EXERCISE REQUIREMENTS: Copy out exactly the stretch below, from the line with "Résidence seniors" through the line with "Dann sind Sie bei uns genau", both included; the pictures stay out.

DATA FOR THIS EXERCISE:
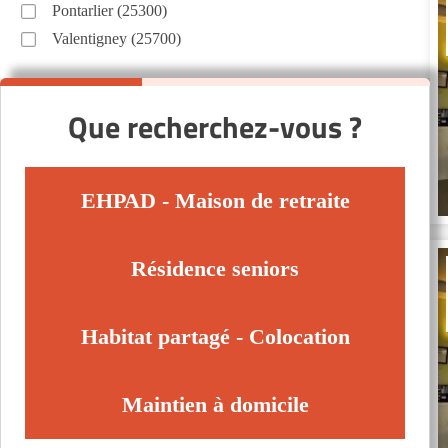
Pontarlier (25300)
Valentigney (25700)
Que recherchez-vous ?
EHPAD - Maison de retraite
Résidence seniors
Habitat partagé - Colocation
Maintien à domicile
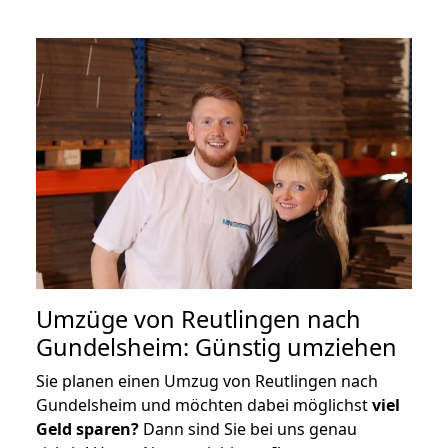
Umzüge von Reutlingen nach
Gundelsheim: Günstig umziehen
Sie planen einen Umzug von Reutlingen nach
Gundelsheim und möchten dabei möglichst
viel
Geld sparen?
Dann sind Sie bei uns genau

--

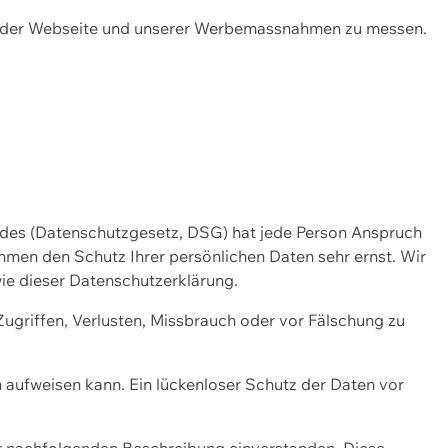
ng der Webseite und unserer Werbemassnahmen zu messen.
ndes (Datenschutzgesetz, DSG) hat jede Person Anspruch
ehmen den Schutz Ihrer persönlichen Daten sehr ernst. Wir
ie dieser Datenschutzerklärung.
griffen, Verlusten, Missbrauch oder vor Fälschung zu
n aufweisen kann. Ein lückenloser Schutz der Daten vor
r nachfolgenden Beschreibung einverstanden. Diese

TASK RESPONSE:
Résidence seniors
Habitat partagé - Colocation
Maintien à domicile
Umzüge von Reutlingen nach
Gundelsheim: Günstig umziehen
Sie planen einen Umzug von Reutlingen nach
Gundelsheim und möchten dabei möglichst
viel
Geld sparen?
Dann sind Sie bei uns genau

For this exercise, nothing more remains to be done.